Now you have enough to tag the original vectors. Group the vector, by increasing lexicographic order (x,y) > (x',y') if x > x' or x = x' and y > y'. Take the smallest (x0,y0) and assign the integer (0, 0) to it. Take all the others (x,y) and find the decomposition (x,y) = (x0,y0) + M0(x,y) (dx0, dy0) + M1(x,y) (dx1,dy1) and assign it the integers (m0(x,y),m1(x,y)) = (round(M0), round(M1)).
Now do a least-squares fit of the integers to the vectors to the equations (x,y) = (ux,uy) m0(x,y) (u0x,u0y) + m1(x,y) (u1x,u1y)
to find (ux,uy), (u0x,u0y) and (u1x,u1y).
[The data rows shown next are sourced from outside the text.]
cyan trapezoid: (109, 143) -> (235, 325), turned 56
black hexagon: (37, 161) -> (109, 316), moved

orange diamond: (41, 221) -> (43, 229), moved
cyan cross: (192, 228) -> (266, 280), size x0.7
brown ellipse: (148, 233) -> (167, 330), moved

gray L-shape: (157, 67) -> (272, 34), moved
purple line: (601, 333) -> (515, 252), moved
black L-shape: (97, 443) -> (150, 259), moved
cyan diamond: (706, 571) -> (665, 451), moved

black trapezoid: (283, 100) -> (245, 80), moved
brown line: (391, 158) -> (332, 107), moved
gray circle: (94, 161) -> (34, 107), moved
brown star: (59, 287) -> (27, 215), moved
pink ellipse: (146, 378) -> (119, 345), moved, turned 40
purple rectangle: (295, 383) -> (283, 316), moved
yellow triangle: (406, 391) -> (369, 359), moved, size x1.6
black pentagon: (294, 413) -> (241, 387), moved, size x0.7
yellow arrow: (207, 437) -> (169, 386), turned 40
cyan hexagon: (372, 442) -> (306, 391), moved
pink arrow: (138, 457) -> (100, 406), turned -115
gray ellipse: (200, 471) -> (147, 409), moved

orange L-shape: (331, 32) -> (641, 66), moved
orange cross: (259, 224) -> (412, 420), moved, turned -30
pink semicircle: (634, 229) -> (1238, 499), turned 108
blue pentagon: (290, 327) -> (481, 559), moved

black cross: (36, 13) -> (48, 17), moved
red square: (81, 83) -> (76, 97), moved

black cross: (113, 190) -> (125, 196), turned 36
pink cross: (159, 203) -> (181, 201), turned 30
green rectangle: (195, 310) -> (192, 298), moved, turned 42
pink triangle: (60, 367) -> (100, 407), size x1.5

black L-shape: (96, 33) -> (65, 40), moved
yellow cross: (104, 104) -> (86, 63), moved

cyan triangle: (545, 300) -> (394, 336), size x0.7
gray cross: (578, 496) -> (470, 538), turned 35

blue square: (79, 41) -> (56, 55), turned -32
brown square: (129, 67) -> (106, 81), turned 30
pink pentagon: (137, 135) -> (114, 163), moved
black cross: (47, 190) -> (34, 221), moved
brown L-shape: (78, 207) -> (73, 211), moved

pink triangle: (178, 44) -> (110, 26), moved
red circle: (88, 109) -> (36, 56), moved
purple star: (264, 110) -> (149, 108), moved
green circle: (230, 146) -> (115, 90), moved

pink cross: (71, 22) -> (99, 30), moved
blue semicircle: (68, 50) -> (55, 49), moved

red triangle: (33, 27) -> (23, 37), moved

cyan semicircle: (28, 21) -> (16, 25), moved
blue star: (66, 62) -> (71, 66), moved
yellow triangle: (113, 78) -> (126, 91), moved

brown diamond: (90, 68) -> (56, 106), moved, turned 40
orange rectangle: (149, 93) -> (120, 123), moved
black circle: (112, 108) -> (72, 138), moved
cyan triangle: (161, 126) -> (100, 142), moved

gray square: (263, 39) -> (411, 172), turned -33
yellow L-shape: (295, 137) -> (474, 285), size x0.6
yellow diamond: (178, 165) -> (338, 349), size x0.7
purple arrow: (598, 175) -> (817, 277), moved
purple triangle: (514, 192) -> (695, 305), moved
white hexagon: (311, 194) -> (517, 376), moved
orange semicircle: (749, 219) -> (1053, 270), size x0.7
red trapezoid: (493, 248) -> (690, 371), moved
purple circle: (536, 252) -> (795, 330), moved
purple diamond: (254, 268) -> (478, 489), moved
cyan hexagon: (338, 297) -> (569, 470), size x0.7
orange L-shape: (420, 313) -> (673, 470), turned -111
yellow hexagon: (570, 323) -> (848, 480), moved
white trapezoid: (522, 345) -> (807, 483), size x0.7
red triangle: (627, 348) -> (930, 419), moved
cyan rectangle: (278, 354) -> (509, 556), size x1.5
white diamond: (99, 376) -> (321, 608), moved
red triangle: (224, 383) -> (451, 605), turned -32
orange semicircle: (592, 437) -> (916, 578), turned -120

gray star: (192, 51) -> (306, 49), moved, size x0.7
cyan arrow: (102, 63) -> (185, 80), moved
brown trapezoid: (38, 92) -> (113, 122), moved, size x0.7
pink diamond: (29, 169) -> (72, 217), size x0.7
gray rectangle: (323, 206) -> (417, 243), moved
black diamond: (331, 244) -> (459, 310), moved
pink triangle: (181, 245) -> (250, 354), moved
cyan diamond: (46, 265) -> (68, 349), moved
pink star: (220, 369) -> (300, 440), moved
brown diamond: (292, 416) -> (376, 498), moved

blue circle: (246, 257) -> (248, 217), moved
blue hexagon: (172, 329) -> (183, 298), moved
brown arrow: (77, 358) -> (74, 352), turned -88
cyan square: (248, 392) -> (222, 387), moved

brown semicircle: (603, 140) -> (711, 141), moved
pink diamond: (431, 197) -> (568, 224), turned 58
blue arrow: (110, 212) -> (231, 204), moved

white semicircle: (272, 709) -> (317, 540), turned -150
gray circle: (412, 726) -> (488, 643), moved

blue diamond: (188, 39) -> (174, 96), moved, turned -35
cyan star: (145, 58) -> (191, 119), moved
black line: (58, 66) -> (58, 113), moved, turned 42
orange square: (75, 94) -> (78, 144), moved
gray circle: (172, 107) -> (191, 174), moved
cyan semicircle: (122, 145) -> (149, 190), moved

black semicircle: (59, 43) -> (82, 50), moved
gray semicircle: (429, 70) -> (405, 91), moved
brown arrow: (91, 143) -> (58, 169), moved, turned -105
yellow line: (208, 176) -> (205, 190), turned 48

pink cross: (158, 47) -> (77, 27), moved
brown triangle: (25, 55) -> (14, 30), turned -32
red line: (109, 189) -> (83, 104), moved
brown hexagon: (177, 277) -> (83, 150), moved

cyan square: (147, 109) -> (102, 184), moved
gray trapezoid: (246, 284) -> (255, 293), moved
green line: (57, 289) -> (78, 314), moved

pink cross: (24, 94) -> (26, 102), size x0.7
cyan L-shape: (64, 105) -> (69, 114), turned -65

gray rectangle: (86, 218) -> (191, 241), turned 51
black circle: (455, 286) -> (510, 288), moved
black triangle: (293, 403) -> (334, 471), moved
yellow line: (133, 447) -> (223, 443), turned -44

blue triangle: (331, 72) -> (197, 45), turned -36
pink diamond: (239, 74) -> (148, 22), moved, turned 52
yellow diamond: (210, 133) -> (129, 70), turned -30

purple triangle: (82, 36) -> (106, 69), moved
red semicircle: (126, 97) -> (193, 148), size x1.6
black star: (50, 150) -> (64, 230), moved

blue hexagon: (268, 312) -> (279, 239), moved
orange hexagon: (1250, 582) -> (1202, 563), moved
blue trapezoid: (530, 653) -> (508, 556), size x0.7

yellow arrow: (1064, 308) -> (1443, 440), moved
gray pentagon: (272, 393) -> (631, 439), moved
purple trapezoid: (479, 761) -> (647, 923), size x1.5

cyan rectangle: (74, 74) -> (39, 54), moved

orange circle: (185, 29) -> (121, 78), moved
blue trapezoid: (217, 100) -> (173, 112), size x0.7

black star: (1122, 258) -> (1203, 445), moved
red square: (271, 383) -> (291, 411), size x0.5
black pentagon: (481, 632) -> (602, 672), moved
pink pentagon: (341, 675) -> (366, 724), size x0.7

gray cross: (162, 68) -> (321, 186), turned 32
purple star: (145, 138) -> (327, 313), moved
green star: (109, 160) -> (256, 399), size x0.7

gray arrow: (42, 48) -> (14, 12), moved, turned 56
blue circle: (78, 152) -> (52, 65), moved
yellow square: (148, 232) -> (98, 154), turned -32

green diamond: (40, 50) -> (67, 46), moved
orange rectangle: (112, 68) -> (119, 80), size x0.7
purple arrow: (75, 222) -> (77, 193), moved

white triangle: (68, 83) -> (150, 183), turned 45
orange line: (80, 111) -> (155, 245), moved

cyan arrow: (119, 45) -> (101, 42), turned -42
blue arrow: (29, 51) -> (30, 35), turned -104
This identifies the grid.
Test this match to determine whether or not all the points are within a given threshold of this fit (maybe using the same threshold epsilon for this purpose).
The 1-D version of this same routine should also work in 1 dimension on a spectrograph to identify the fundamental frequency in a voice print. Only in this case, the assumed value for ux (which replaces (ux,uy)) is just 0 and one is only looking for a fit to the homogeneous equation x = m0(x) u0x.